Pero cuando aún gozaba de todo su poder, celebró la Nochebuena con una gran cena en la corte, una de las más refinadas de Europa, y en particular por su cocina. Aquel año, el cocinero jefe decidió sorprender a todos con un dulce cuya receta habían traído de Oriente los venecianos.
Entre los fogones reinaba la alegría navideña, sólo rota por un joven pinche recién llegado de la campiña lombarda, a quien se veía melancólico y triste echando de menos la Navidad de su casa paterna, pobre pero donde vivían en armonía y amor familiar.
Como forma de combatir la nostalgia, decidió preparar un pan especial como los que hacía su madre para celebrar la llegada del Niño Dios. Pero como no tenía los ingredientes necesarios, recurrió a las sobras de la delicia que había ideado el jefe de cocina.
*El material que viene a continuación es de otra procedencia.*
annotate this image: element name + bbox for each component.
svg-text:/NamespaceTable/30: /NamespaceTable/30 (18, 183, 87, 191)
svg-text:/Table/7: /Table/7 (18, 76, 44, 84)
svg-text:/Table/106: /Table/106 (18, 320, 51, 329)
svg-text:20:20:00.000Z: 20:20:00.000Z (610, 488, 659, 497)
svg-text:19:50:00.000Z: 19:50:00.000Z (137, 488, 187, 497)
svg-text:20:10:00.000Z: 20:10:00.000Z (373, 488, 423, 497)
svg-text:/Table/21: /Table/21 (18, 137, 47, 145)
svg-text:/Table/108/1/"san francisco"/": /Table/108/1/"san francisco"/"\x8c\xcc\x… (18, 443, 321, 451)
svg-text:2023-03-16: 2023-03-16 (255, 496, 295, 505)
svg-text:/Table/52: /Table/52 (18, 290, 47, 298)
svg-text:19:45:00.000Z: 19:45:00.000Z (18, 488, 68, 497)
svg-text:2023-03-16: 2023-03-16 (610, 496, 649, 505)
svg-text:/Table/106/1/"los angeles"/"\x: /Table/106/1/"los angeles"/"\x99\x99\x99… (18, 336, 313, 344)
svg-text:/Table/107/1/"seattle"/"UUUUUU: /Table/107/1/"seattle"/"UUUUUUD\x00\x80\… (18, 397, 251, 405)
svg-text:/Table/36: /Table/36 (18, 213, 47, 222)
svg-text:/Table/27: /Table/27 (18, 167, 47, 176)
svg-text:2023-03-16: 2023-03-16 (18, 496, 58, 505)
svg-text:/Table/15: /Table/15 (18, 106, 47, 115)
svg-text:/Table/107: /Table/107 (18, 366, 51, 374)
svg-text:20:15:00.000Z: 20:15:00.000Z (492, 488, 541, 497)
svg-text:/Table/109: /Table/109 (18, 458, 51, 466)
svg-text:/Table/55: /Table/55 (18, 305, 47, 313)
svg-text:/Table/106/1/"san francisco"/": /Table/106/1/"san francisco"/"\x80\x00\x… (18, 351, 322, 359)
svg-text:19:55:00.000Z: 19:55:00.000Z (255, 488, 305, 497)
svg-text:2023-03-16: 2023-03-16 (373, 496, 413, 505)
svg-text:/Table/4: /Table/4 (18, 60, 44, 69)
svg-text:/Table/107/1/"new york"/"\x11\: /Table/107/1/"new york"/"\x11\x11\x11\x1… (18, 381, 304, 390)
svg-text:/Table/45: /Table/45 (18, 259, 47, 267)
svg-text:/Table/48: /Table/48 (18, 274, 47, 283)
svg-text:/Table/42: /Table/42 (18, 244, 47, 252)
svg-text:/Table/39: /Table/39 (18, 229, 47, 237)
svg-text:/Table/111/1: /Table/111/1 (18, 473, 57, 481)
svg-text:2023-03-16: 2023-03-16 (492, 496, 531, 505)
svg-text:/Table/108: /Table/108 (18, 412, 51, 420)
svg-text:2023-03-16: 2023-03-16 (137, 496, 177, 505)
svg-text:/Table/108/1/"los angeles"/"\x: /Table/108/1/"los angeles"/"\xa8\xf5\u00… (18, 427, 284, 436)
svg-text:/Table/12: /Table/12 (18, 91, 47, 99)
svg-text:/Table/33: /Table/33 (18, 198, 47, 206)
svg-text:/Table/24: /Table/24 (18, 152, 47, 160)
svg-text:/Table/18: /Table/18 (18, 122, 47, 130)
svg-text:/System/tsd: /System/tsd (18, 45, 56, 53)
Sucedió entonces un imprevisto. Ocupado en mil menesteres para mantener contentos a los augustos invitados del duque, el cocinero jefe olvidó en el horno su misteriosa sorpresa. Cuando se quiso dar cuenta, ya era tarde: el pastel se había quemado justo cuando llegaba la hora del postre. El día de su triunfo se iba a transformar en un fracaso estrepitoso y sonado, tales eran las promesas que había hecho a Ludovico Sforza sobre lo que le aguardaba. Se echó a llorar.
Entonces el joven pinche lombardo se le acercó y le ofreció lo que él había preparado para consolarse. Enseguida el cocinero jefe reparó en la elegancia de aquellos panes de forma cilíndrica, asetados en la copa, de maravilloso perfume, trufados de frutas cristalizadas, apuntaban a un sabor no menos notable.
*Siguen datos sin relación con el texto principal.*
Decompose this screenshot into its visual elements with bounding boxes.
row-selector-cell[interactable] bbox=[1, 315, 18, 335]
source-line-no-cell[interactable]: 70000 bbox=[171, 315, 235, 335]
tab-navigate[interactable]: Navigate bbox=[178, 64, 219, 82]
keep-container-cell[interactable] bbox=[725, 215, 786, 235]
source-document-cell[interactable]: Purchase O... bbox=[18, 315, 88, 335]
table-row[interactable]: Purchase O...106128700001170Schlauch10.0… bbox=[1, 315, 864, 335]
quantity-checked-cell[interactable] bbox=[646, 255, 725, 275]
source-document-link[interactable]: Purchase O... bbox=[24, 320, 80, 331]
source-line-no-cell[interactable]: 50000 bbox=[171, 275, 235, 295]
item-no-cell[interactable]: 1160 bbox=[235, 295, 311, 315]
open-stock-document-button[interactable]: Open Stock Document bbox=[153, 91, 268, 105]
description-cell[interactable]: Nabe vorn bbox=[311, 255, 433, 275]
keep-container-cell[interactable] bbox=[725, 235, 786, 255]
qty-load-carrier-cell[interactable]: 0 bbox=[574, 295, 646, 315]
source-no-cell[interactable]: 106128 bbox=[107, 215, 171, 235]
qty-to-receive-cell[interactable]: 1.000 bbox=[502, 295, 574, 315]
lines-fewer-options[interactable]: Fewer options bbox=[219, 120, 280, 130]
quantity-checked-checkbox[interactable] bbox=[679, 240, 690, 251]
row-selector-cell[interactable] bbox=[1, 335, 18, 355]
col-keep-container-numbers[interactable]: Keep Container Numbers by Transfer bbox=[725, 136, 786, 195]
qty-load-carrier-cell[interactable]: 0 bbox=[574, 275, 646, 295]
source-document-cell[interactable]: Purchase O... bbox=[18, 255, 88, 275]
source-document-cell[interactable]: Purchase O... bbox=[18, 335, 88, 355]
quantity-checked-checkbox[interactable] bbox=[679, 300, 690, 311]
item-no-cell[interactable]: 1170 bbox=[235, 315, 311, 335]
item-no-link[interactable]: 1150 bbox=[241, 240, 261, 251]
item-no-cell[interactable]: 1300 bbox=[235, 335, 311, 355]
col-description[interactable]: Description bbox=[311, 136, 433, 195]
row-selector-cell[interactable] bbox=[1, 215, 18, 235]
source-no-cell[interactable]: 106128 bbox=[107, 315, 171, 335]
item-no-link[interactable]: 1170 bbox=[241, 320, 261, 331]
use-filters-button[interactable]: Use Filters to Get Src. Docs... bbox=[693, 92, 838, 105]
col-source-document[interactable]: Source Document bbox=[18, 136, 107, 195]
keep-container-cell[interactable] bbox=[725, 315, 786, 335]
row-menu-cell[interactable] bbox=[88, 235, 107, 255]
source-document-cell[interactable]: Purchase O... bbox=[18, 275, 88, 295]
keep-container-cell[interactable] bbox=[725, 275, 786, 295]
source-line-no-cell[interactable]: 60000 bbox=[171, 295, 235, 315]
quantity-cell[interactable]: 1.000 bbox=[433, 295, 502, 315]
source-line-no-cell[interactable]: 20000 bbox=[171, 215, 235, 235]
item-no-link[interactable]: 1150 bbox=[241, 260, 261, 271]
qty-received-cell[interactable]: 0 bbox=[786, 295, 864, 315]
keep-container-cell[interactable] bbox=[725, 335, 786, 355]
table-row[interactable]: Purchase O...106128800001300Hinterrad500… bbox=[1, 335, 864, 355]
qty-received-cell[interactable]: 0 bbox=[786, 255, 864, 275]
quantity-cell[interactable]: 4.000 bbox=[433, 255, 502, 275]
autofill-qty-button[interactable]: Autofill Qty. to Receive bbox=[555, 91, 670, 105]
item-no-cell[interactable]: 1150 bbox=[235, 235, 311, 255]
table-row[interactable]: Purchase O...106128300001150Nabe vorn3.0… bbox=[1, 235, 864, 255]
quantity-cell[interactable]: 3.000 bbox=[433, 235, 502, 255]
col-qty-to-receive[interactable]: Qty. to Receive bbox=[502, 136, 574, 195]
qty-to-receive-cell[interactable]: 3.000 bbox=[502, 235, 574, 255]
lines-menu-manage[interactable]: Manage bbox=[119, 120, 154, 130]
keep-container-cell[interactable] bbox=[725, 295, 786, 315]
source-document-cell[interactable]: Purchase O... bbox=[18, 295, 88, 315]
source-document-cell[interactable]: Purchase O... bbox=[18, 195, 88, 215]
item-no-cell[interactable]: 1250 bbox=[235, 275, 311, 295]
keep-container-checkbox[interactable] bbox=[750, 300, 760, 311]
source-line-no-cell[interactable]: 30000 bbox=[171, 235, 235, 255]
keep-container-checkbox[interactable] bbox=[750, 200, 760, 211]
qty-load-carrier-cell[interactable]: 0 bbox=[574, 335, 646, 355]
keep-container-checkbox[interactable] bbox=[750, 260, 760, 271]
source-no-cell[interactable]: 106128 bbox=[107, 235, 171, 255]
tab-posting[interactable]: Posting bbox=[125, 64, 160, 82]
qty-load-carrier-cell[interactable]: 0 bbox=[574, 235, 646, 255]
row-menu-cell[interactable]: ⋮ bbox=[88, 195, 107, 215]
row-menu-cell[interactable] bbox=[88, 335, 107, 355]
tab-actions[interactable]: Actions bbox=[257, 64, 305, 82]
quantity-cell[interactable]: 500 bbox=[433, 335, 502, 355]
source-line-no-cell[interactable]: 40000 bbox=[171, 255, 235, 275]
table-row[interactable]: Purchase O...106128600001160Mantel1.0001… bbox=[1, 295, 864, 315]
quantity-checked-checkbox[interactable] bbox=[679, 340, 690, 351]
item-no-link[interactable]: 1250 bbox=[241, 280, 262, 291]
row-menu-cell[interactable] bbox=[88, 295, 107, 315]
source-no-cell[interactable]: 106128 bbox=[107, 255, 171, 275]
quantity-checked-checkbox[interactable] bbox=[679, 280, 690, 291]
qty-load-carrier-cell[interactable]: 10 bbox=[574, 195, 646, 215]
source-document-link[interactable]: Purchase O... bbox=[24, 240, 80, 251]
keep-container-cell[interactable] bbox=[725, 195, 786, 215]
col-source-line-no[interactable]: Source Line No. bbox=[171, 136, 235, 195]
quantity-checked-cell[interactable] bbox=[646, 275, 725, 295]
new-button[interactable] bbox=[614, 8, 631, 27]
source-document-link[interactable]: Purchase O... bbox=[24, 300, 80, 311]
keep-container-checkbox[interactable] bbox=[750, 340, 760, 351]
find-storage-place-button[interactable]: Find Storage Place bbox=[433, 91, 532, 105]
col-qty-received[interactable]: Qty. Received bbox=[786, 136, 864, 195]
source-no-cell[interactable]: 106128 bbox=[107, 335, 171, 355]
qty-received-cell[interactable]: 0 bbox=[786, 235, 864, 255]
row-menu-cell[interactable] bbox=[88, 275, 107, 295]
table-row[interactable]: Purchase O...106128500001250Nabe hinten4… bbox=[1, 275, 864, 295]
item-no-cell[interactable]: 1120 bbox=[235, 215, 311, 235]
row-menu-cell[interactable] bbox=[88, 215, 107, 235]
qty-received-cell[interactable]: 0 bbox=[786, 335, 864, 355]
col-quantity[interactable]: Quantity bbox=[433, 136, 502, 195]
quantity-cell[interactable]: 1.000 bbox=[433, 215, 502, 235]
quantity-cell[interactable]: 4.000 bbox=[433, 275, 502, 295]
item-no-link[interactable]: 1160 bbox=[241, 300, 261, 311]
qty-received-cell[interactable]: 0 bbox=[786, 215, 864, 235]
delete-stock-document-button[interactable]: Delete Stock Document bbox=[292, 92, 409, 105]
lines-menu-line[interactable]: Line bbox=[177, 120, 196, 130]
Era un riesgo jugársela ante El Moro con aquel pastel preparado por un desconocido ayudante, pero... la alternativa era peor. El jefe de cocina optó por sacarlo a la mesa en bandejas de plata.
La vista del pan ya gustó a la concurrencia, no menos que su perfume. Pero cuando lo probaron... el éxito sí que fue completo.
El Duque llamó a su presencia al autor del plato, y el jefe, honesto, mandó al pinche.
-¿Cómo te llamas? -le preguntó el gran Ludovico.
-Toni -respondió.
-Así que éste es entonces... il Pane Toni [el pan de Toni] -bromeó, felicitándole efusivamente.
Y ordenó que para la Navidad del año siguiente se preparasen otros iguales y en mayor cantidad. Había nacido, en los fogones de uno de los príncipes renacentistas por excelencia, mecenas de Leonardo da Vinci, por obra de un campesino de quien poco sabemos más que su nombre de pila, el dulce que da tono a estas fiestas en Italia y, progresivamente, en todo el mundo.